Dutch gov't supports EU on new air travel tax

A plane approaches Schiphol Airport
A plane approaches Schiphol Airport. (Photo: @Schiphol / Twitter)

The Netherlands and eight other European countries are calling on the European Union to implement a tax on air travel. The governments of the nine countries signed a manifesto calling on the European Commission to come up with a proposal on this front, which will be handed to European Commissioner Frans Timmermans.

In addition to the Netherlands, the manifesto is signed by Germany, France, Italy, Belgium, Luxembourg, Demark, Sweden and Bulgaria. "Compared to most other means of transportation, aviation is not sufficiently priced. Aviation transport is exempted from excise duties, no VAT is levied on international flights, there is no coordinated ticket tax and economic instruments to curb greenhouse gas emissions can be strengthened in the aviation sector," the nine national governments said in a joint statement.

According to the countries, CO2 emissions caused by air travel are currently not being sufficiently taxed compared to other means of transport.

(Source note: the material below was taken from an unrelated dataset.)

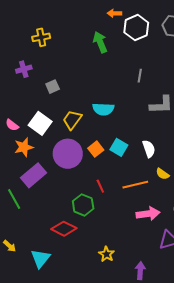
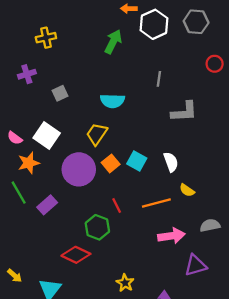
green arrow: (100, 42) -> (113, 42), turned 50
cyan semicircle: (103, 109) -> (112, 101), moved
yellow trapezoid: (72, 120) -> (97, 134), moved
purple rectangle: (33, 175) -> (47, 205), moved, size x0.7
green line: (14, 199) -> (19, 193), moved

About 2.5 percent of global CO2 emissions come from flying, but that is not reflected in the prices of airline tickets, they argue.

"It is not only the Netherlands, but a large group of other European countries, that think it's not right that flying, unlike the car, bus or train, is not taxed in any way", State Secretary Menno Snel of Finance said. "By working together now, we hope that this important topic can now fly further in Europe."

The Netherlands has been arguing for European legislation on air travel tax for years. If this attempt leads to nothing, the Netherlands plans to implement a national tax of 7 euros per airline ticket from 2021. The Tweede Kamer, the lower house of Dutch parliament, will debate this proposal in two weeks.